Which lines of the data below contain "استینگ"? Please show them all.

Page images and extracted text
—————

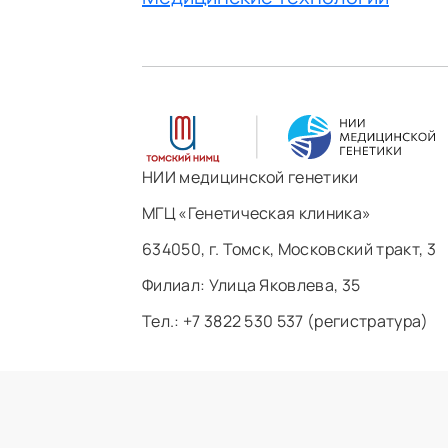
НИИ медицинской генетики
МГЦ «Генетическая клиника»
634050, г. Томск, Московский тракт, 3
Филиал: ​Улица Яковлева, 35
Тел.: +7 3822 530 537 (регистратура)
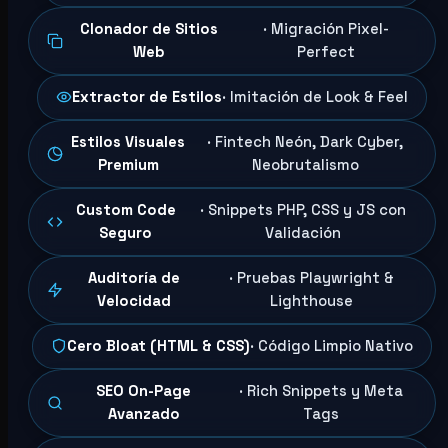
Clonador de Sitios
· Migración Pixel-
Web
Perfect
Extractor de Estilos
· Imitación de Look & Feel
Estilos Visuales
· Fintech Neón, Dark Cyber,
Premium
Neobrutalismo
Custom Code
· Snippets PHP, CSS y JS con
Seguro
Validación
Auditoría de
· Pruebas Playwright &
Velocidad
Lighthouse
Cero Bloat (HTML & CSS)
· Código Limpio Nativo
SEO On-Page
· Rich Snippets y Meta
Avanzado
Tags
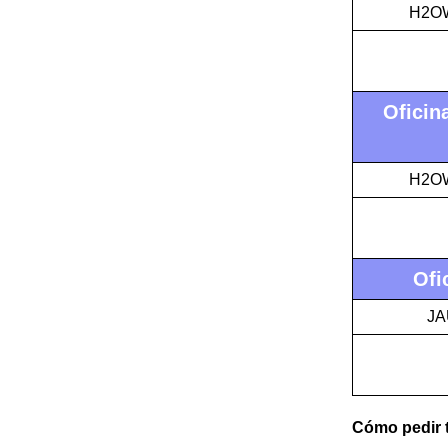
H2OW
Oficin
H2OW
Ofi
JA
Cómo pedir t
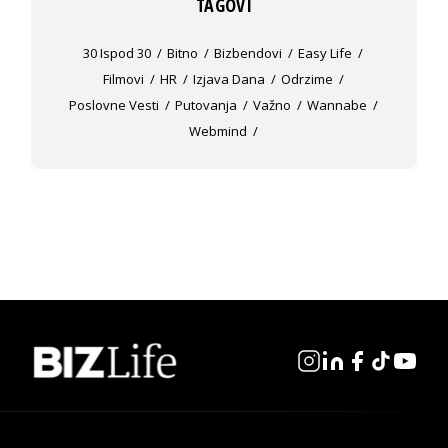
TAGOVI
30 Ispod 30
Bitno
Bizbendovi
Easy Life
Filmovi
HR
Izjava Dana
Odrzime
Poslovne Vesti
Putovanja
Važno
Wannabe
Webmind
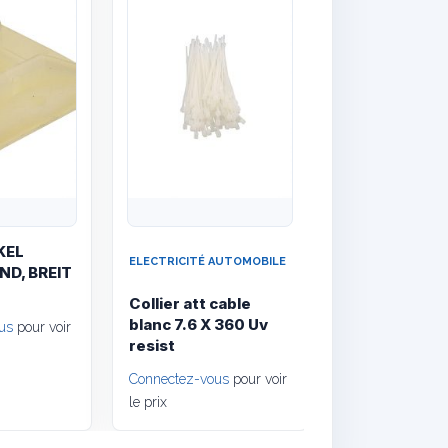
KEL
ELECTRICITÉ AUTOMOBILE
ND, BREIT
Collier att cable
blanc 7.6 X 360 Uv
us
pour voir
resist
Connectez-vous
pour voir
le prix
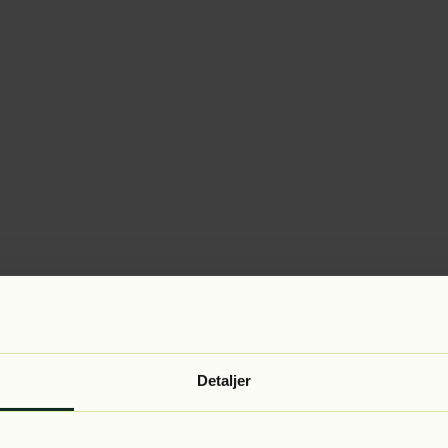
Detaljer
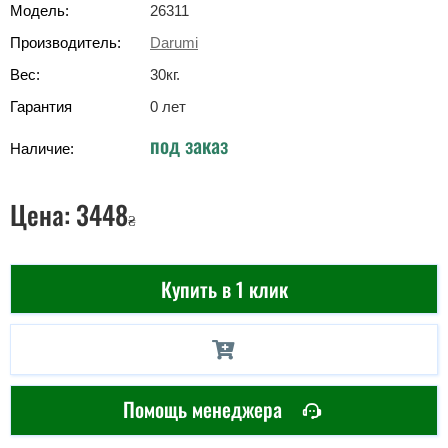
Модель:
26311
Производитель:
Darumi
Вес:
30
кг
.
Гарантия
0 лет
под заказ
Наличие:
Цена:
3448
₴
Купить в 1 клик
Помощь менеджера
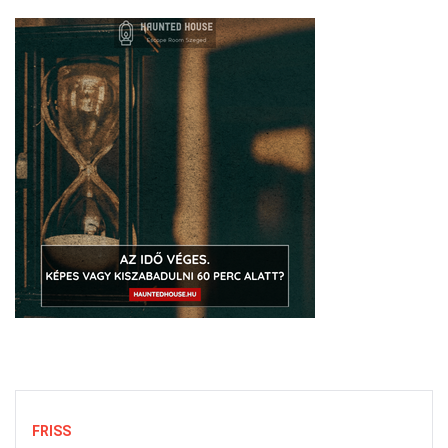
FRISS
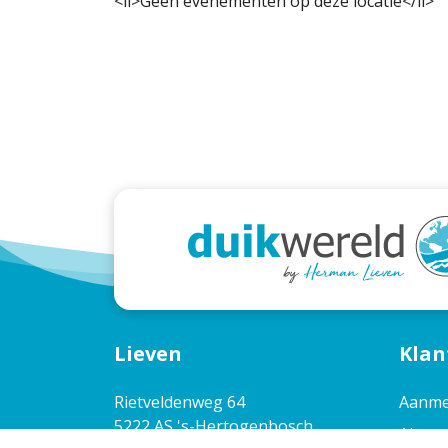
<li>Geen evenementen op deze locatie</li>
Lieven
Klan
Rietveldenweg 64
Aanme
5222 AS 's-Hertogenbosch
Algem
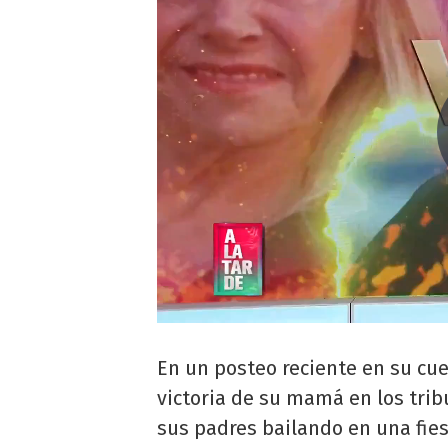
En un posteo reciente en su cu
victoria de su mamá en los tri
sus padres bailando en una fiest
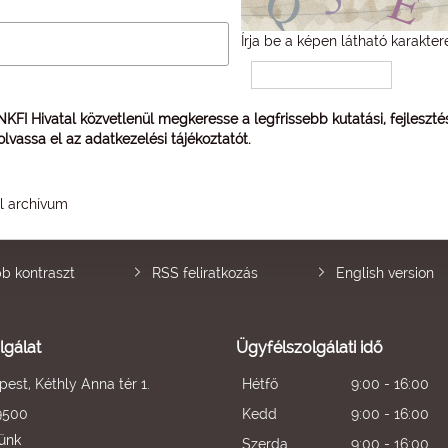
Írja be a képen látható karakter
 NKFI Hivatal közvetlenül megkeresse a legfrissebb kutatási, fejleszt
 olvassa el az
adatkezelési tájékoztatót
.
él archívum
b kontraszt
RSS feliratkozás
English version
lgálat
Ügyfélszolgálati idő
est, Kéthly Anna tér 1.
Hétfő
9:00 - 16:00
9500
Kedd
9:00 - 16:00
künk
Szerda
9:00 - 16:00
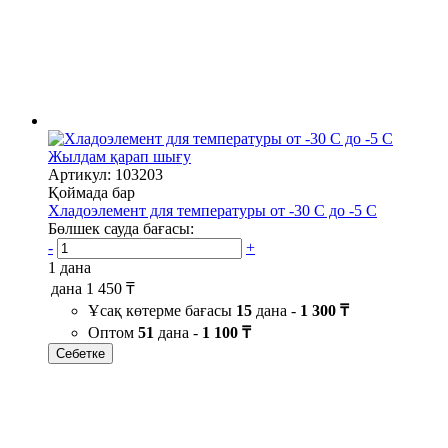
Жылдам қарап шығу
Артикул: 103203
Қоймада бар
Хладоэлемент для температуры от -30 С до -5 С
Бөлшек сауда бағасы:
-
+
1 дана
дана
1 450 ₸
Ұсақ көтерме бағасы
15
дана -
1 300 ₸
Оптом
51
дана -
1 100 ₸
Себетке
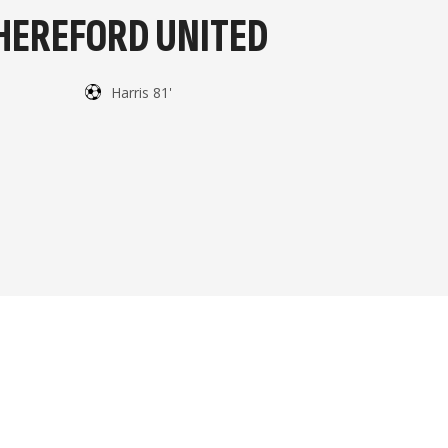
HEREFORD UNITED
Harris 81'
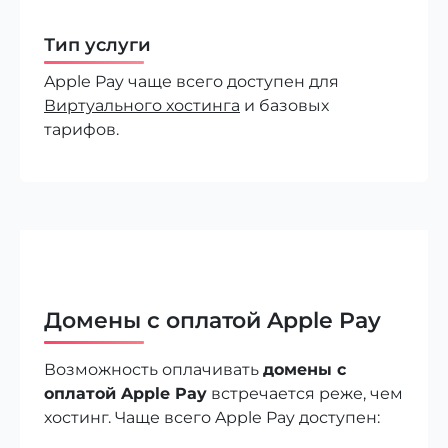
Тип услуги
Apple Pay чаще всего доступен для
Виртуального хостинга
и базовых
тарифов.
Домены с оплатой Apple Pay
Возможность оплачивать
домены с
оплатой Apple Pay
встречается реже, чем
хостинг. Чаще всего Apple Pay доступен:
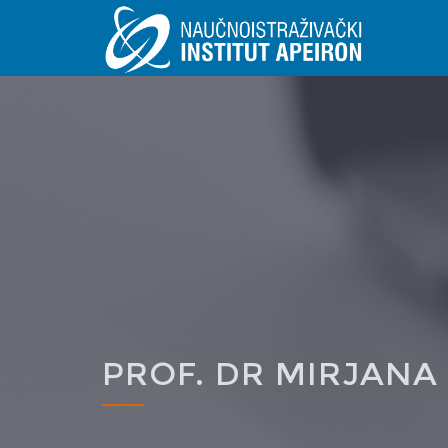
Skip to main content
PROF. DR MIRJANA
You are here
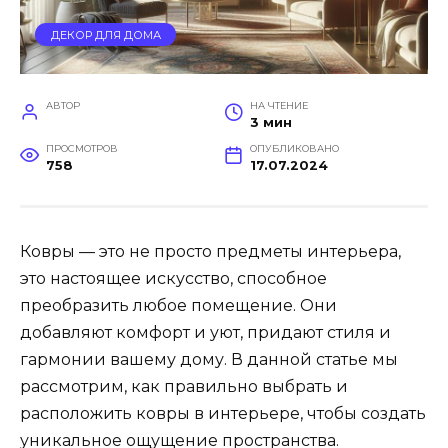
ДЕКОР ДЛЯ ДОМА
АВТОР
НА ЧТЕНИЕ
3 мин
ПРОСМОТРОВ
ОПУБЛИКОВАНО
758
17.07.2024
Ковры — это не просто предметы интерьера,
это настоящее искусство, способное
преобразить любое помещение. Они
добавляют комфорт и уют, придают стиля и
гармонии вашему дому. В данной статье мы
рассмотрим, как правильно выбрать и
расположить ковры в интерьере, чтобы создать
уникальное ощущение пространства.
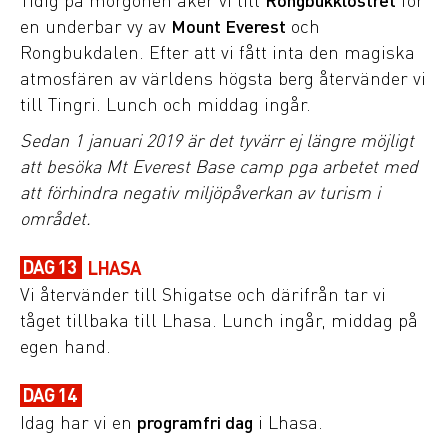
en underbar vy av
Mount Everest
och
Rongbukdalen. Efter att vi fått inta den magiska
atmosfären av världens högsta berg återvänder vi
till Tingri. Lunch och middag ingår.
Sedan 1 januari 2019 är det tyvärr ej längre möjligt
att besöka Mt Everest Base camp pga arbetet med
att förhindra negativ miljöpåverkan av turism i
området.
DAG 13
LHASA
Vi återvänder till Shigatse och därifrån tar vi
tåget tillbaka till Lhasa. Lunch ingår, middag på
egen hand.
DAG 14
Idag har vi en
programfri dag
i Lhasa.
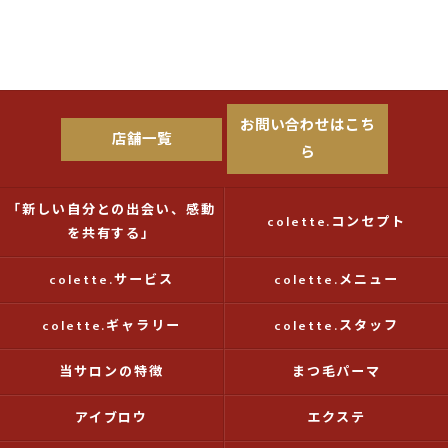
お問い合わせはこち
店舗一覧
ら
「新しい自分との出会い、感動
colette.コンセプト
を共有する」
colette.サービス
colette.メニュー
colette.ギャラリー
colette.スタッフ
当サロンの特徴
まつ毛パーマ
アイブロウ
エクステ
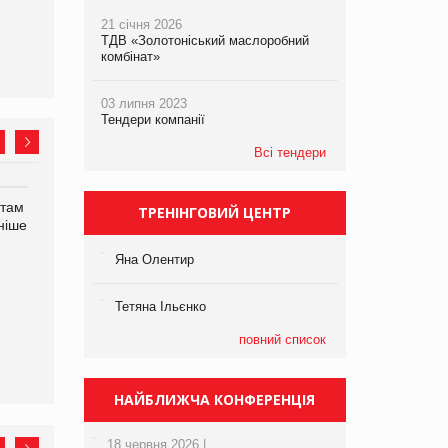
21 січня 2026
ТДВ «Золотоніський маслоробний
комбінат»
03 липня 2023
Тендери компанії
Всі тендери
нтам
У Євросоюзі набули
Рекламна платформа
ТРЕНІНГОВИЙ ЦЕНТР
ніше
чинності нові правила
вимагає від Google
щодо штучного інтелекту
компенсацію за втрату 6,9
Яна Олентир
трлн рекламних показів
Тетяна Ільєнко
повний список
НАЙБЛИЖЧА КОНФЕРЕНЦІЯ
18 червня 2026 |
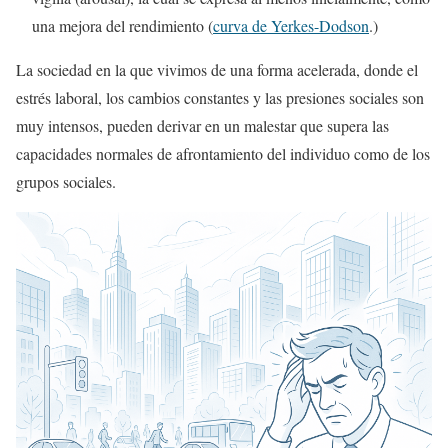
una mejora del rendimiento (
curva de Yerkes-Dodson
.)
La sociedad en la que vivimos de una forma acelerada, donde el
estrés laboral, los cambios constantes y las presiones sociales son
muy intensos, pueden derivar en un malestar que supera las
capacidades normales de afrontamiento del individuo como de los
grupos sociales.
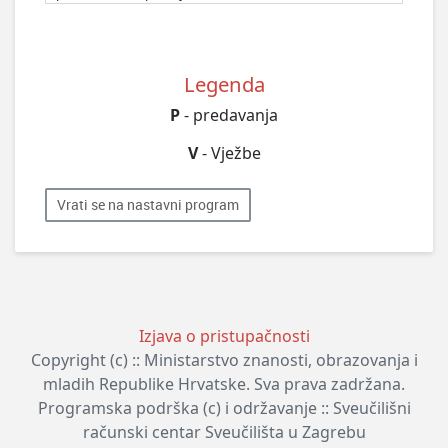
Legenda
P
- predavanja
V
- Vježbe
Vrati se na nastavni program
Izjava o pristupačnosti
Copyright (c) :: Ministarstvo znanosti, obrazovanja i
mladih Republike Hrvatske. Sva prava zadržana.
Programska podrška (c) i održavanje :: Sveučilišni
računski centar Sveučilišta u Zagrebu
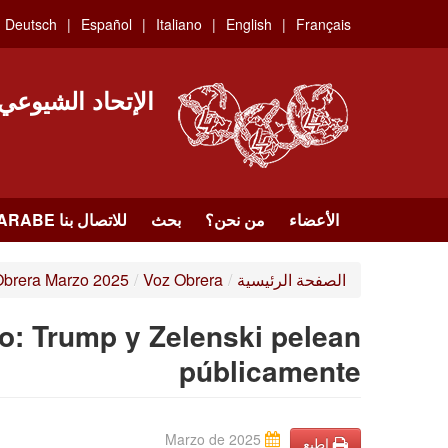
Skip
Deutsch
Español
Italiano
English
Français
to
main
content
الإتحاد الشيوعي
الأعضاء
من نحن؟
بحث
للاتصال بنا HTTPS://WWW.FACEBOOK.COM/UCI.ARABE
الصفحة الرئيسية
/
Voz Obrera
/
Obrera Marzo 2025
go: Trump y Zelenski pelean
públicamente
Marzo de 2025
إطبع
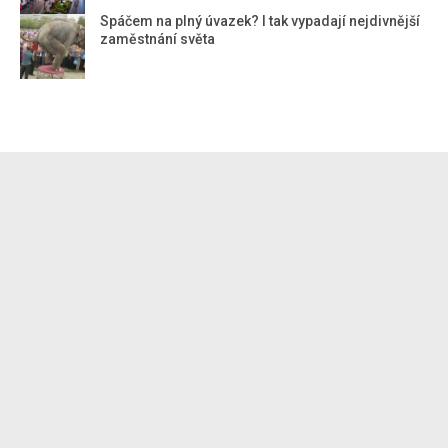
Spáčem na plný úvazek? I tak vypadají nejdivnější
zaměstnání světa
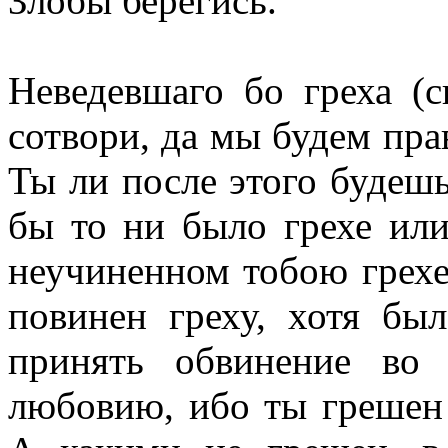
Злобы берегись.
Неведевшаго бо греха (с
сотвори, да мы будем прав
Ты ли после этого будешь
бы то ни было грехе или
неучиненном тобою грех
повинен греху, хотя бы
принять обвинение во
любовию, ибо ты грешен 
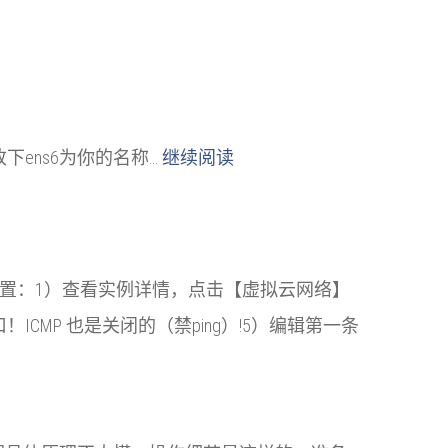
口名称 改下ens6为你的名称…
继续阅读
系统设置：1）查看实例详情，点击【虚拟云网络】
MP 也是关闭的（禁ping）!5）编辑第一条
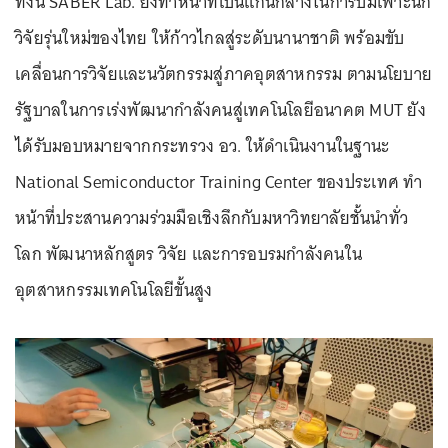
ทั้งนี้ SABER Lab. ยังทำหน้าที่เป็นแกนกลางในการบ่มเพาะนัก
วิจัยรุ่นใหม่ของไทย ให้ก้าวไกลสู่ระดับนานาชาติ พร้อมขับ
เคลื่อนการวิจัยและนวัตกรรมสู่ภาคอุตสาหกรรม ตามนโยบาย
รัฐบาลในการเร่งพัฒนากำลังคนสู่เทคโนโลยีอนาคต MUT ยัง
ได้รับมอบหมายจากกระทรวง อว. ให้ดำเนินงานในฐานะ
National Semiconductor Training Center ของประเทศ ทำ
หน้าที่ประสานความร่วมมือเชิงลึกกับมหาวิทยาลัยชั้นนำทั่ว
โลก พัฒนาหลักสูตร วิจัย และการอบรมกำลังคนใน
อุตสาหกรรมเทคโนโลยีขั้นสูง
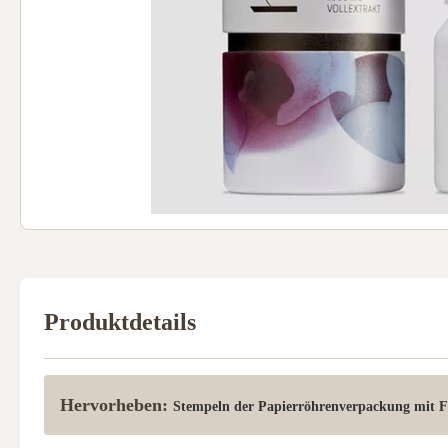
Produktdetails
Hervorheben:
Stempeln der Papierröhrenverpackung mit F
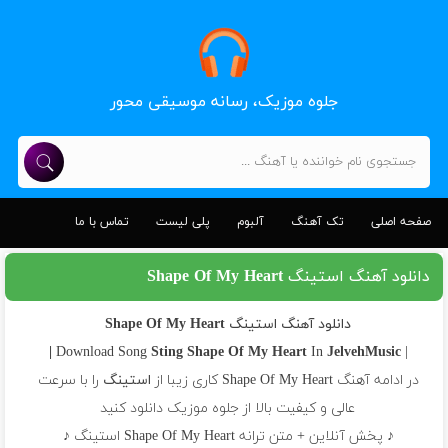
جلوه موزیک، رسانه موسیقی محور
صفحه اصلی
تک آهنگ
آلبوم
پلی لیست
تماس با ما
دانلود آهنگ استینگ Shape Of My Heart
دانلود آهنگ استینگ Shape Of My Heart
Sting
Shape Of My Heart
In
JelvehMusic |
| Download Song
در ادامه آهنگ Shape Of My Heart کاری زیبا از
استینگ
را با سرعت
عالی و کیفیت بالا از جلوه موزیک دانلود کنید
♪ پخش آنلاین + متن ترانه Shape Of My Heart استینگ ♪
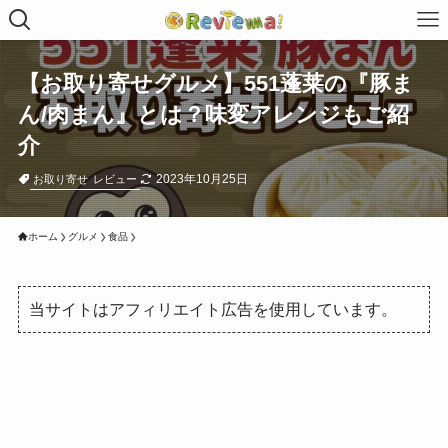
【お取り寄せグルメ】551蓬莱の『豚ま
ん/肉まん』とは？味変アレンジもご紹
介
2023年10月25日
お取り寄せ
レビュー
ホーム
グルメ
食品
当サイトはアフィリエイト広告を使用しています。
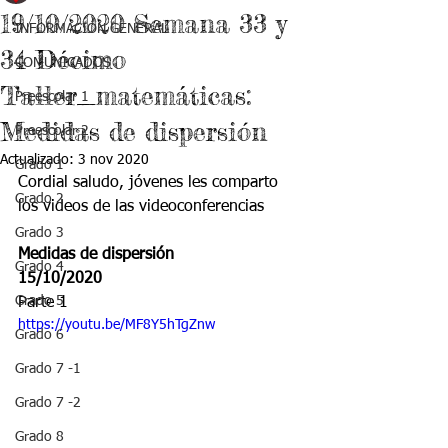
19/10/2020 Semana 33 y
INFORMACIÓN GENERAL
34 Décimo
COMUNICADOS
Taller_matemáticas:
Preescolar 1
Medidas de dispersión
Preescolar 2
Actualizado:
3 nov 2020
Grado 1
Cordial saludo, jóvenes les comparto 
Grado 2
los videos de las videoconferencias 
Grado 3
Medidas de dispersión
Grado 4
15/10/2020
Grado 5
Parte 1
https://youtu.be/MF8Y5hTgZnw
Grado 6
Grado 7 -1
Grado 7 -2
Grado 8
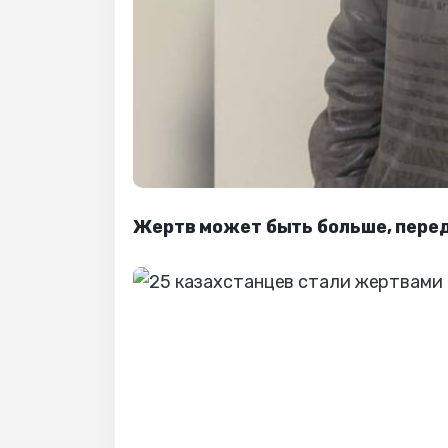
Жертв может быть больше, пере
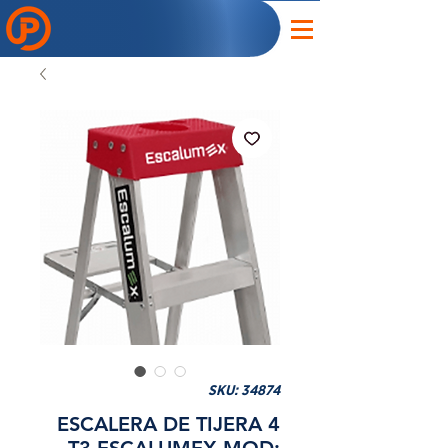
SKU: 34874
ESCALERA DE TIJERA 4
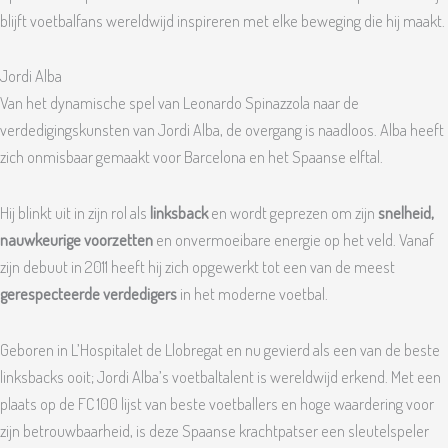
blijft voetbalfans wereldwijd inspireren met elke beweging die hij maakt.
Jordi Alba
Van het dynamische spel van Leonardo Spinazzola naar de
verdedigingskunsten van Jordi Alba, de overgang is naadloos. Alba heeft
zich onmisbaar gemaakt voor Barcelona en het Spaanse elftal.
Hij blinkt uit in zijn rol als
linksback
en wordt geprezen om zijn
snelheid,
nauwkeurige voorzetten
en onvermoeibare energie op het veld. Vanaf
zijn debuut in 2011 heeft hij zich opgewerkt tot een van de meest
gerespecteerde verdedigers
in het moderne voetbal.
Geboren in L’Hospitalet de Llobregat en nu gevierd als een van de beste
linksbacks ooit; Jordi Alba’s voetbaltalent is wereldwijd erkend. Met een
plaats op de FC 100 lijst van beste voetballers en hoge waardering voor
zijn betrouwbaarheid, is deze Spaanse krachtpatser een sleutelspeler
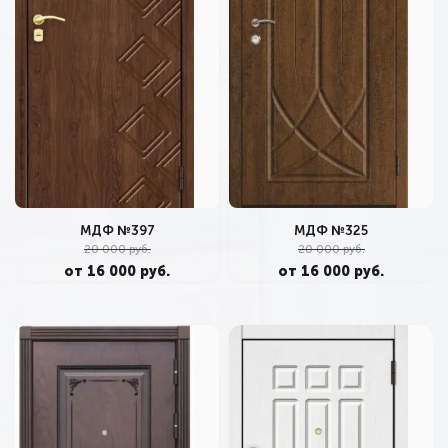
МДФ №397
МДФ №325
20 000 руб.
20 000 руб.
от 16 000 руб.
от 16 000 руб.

—————

Result of the exercise:
دانلود آهنگ استینگ Shape Of My Heart
دانلود آهنگ استینگ Shape Of My Heart
استینگ
♪ پخش آنلاین + متن ترانه Shape Of My Heart استینگ ♪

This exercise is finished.